According to a recent report, an Australian research team unearths fossils of the largest known rat species to date. Of the fossils, which were found in East Timor, the largest is 10 times larger than a regular rat, and as heavy as a modern-day small dog.
Dr Julien Louys, lead-author of the findings and researcher with the Australian National University’s School of Culture, History and Language, said that the fossils are remains of the largest rats that ever existed on the planet.
Dr. Louys explained that the rodents belong to mega-fauna since the largest specimen weighed about 11 pounds or five kilograms, which would make it as heavy as a small dog. Some of the largest rats that currently live on the planet are no heavier than 1.1 pounds or half a kilo.
The discovery was part of a larger project dubbed ‘From Sunda to Sahul’ whose purpose was to find more about human migrations across Southeast Asia. The team that discovered the giant rodents also plans to learn what pushed the giant rats to the brink of extinction.

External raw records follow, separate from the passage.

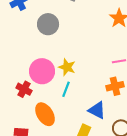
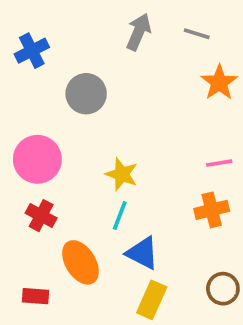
pink circle: (42, 71) -> (37, 159), moved
blue triangle: (97, 110) -> (142, 253), moved

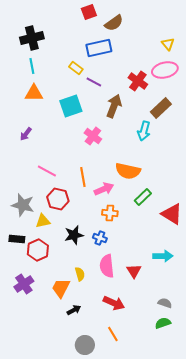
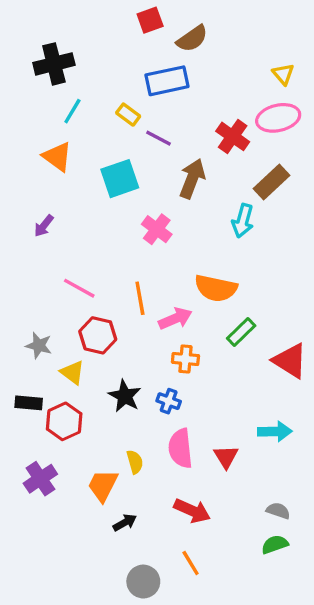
cyan line: (32, 66) -> (72, 111), moved, turned 42
orange triangle: (34, 93) -> (57, 157), turned 36
gray star: (23, 205) -> (39, 345), size x0.7
yellow triangle: (43, 221) -> (72, 372), turned 49
black star: (74, 235) -> (125, 396), turned -30

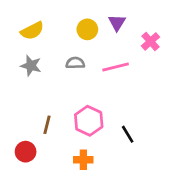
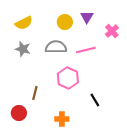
gray semicircle: (75, 63) -> (56, 47), size x1.5
pink hexagon: (89, 121) -> (68, 78), moved

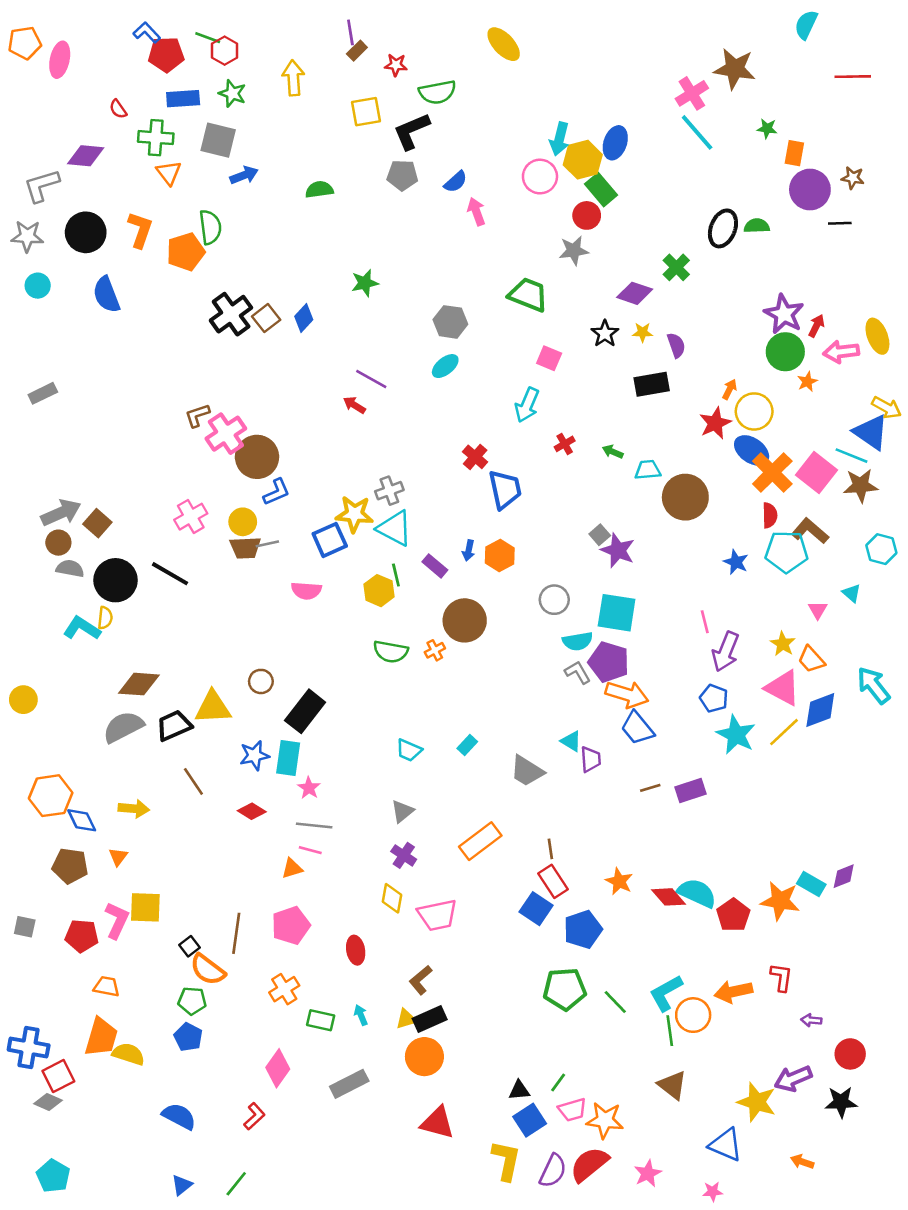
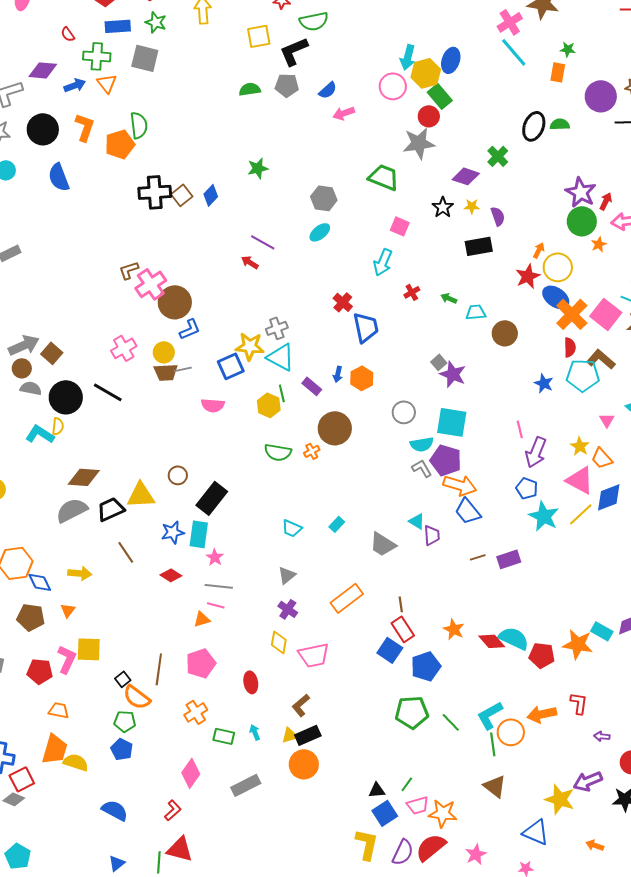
orange rectangle: (794, 153) -> (558, 72), moved
blue arrow: (244, 175) -> (75, 85), moved
green semicircle: (319, 190) -> (250, 89), moved
pink arrow: (476, 212) -> (344, 113), turned -90
gray star: (574, 251) -> (419, 143), size x1.4
black cross: (231, 314) -> (155, 192), turned 32
brown circle: (685, 497) -> (505, 333), size x0.7
red pentagon: (733, 915) -> (542, 655), turned -30
red triangle: (437, 1123) -> (180, 849), moved
green line: (236, 1184) -> (159, 862), turned -35

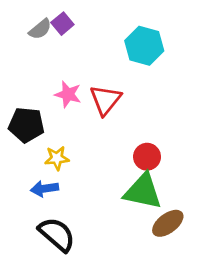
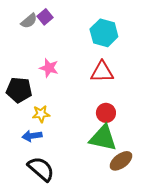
red triangle: (105, 100) -> (102, 72), moved, turned 50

Researchers estimate that the human settlements found in East Timor suggest that humans lived with the large rodents for millennia. Moreover, archeologists found rat bones that suggested rats were eaten by humans in those times.
“We know they’re eating the giant rats because we have found bones with cut and burn marks,”
Dr. Louys added.
Interestingly enough, humans and giant rats co-existed in Timor until a thousand years ago, when the rodents suddenly vanished. The team thinks that the major cause for extinction was improved metal tools that allowed humans to deforestate the areas much quicker and on a much larger scale.
Scientists now plan to resume their work on the ‘From Sunda to Sahul’ project and learn when the islands of Southeast Asia were first occupied by human settlers, how the event happened, and what challenges ecosystems faced because of human intervention on the islands.
The team hopes to later use all the data gathered in the project to help modern-day conservationist efforts. Louys said that his team was already looking for earliest human records and hints on how the islands looked like before humans’ arrival. The team argued that once they are able to learn what was on the islands before humans arrived there, they would be able to assess the scale of the impact settler had.
The findings were first unveiled last week at the annual meeting of the Society of Vertebrate Paleontology in Dallas, Texas.